Friday, February 24, 2017

Reflection #91: Ramblings of an old man



            I admit that this is an over-simplification, but I find there to be an interesting triad to “getting up there in age”.  (Trust me when I tell you that I have the credentials.  I retired 13 years ago, and it wasn’t an early retirement.)   First, we tend to love reminiscing, particularly if we can find a grandchild willing to listen.  “Yes, Tricia, when I was your age, and we made a phone call, we’d pick up the receiver and a lady at the other end would ask what number we were calling, and what our number was.” 
            The second element is being critical of the “modern” ways. “Why, in my day,… blah, blah, blah.  How can kids sign a check, if they don’t know cursive writing?”
            Finally, there is a tendency to think that things will always be as they are now.   It is that last point that prompted this reminiscence about Ignatius in the ‘60’s and ‘70’s.   Recently I was cleaning my closet and I came across a dozen neckties that I wore as a teacher.  I had saved them because I will always need neckties.  After all, the world never changes.   Now I realize that I only need one or two for “state” occasions, so I asked my son, a son-in-law and a grandson, all of whom are in the “business world” if they’d wanted any of them.  No, they don’t wear neckties at work.  What?  What’s happening to the world?
This brings me back to Ignatius.  When I started teaching in 1961, it was a requirement that the boys all wore neckties and sport coats.  I did a little bit of research…looking in old yearbooks…and found that, through the ‘60’s, that rule was in tact, but by the mid-‘70’s, the boys were no longer wearing them.  
                        Another change: A few days ago, as I walked through the halls of the school, I was startled. My first year teaching at 1076 was the first year that the students passed from classroom to classroom to change classes.  The students weren’t allowed to talk during the passing, and the teachers were instructed to stand at our doors to enforce that rule.  Prior to that, the students stayed and the teachers went from room to room.  
            This past Tuesday, students were lining the halls, sitting on benches, sitting on chairs and sitting on the floor…and it was during a class period, and as far as I could tell, things were fine.  Some of the students were talking; others were working on their laptops.    When I passed open classroom doors, there were students sitting at their desks, busily “typing” (is it still called that?) or reading. 
This is NOT a criticism.  It is a simple observation.  Ignatius is still a great school, but the world is a different place now.  There is scant evidence that things are worse than in the “old days”, as my contemporaries are inclined, and/or choose, to believe.  “Why! In my day, those kids would have been hit, jugged, expelled or all three.”

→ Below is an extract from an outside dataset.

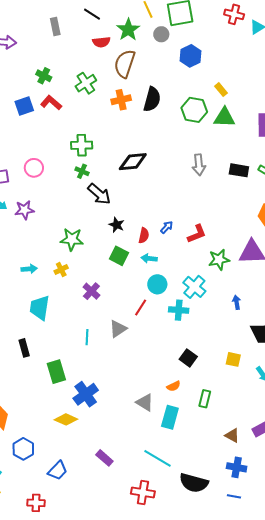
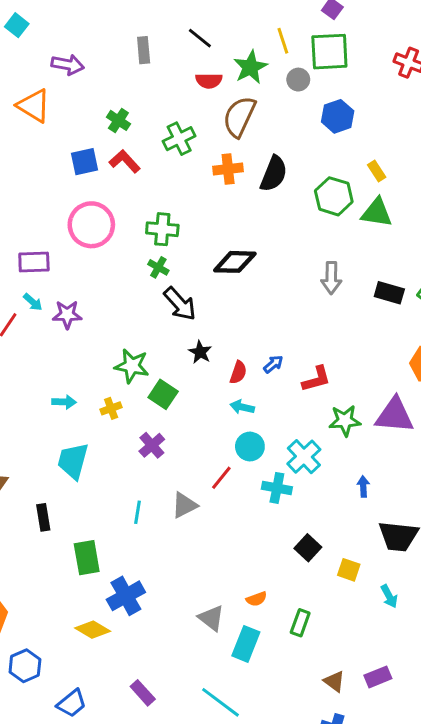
pink circle: (34, 168) -> (91, 225), moved, size x1.6
green square: (119, 256) -> (163, 394), moved
black square: (188, 358) -> (308, 548), moved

One last observation about how things “use to be”.   Through most of the ‘60’s, no matter what you academic strengths or weaknesses, you were placed in a class with all of the students that scored in the same general range on the entrance exam.  Strong in math, but weak in reading?  You might be placed in the same class as the student who had opposite strengths but had the same overall entrance exam score…and that might last all four years.  Thank heavens, that has been rectified.